What happened

Shares of Carvana (CVNA -0.36%) were surging today after the online used car dealer significantly narrowed its quarterly revenue in its first-quarter earnings report.

Fears of a bankruptcy had crushed the stock last year, but the first-quarter update shows management is making significant progress toward stabilizing the business.

As of 3:01 p.m. ET, the stock was up 22.9%.

So what

Carvana's revenue in the quarter fell 25% to $2.61 billion, but that was by design, as the company slashed its inventory in order to cut costs. That result essentially matched estimates at $2.6 billion.

Even as revenue fell sharply, the company still managed to grow gross profit, a key metric, as it sold off older vehicle inventory, encouraged customers to pick up vehicles at vending machines and reconditioning centers, and charged for long-distance delivery. Gross profit also benefited from a $51 million reserve allowance in the previous quarter, and rose 14% to $341 million, though it would have been down slightly without the benefit of that allowance.

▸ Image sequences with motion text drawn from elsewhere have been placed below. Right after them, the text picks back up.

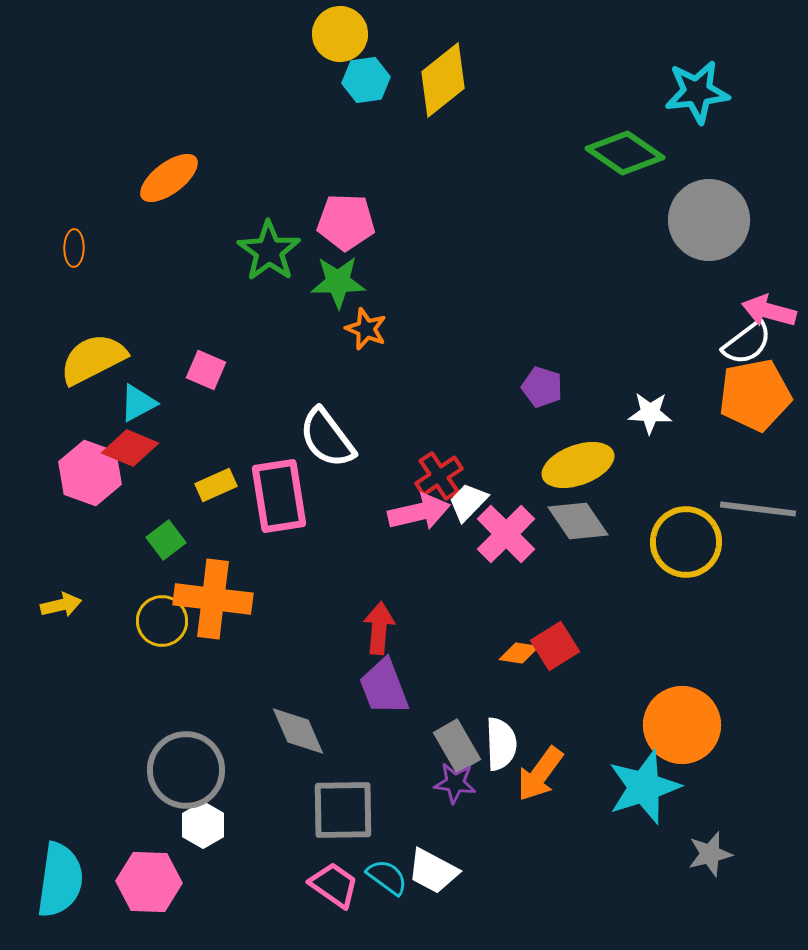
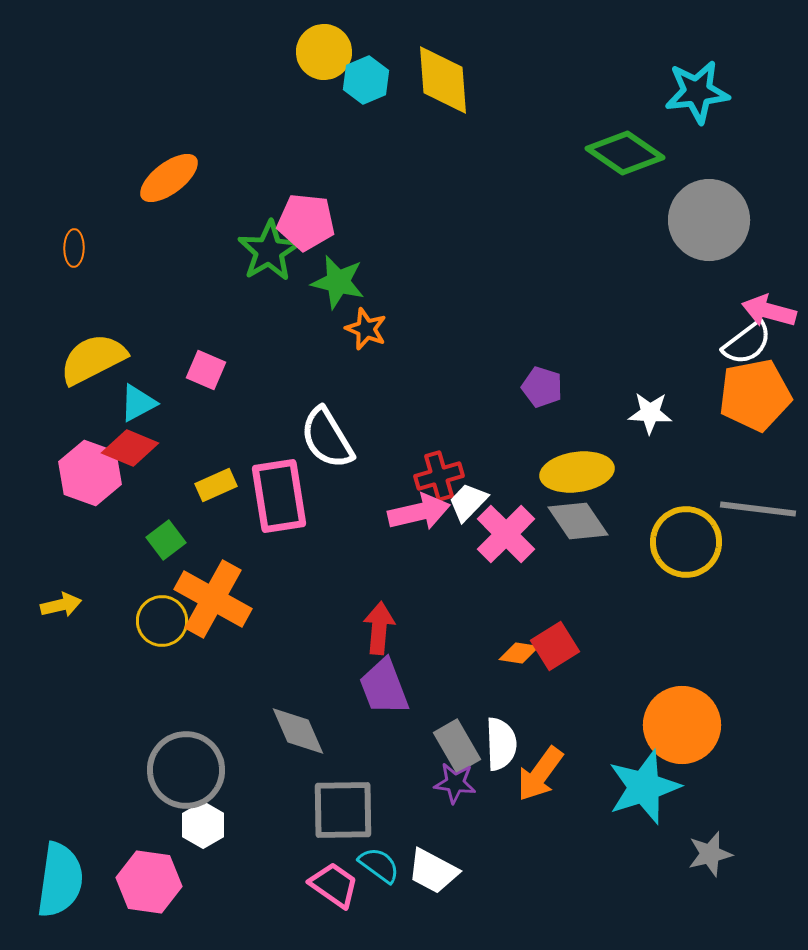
yellow circle at (340, 34): moved 16 px left, 18 px down
cyan hexagon at (366, 80): rotated 15 degrees counterclockwise
yellow diamond at (443, 80): rotated 56 degrees counterclockwise
pink pentagon at (346, 222): moved 40 px left; rotated 4 degrees clockwise
green star at (269, 251): rotated 6 degrees clockwise
green star at (338, 282): rotated 14 degrees clockwise
white semicircle at (327, 438): rotated 6 degrees clockwise
yellow ellipse at (578, 465): moved 1 px left, 7 px down; rotated 12 degrees clockwise
red cross at (439, 476): rotated 18 degrees clockwise
orange cross at (213, 599): rotated 22 degrees clockwise
cyan semicircle at (387, 877): moved 8 px left, 12 px up
pink hexagon at (149, 882): rotated 6 degrees clockwise
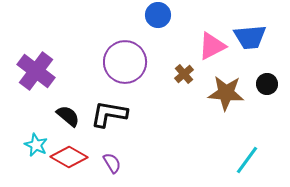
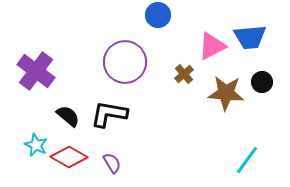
black circle: moved 5 px left, 2 px up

Total gross profit per unit (GPU) rose 52% to $4,303, another sign of progress, and on the bottom line, it posted an adjusted earnings before interest, taxes, depreciation, and amortization (EBITDA) loss of $24 million, or 0.9% of revenue, which compared to an EBITDA loss of $348 million in the quarter a year ago.

On a free cash flow basis, the company lost $98 million, a significant improvement from an $813 million loss in Q1 2022, and it reported a generally accepted accounting principles (GAAP) loss per share of $1.51, which was better than estimates at a loss of $2.00.

In the shareholder letter, management said, "The first quarter illuminated the path we are on to execute our three-step plan to increase profitability and to return to growth. Our progress is highlighted by the fact that we achieved company‐best first-quarter GPU and adjusted EBITDA margins."

Now what

Looking ahead to the second quarter, management said it expected positive adjusted EBITDA and would continue to work to generate positive adjusted free cash flow. 

While the company isn't out of the woods yet, especially if the economy turns south, the results show that management can control costs in line to drive profitability. If Carvana can fully get out of the red, the stock could soar.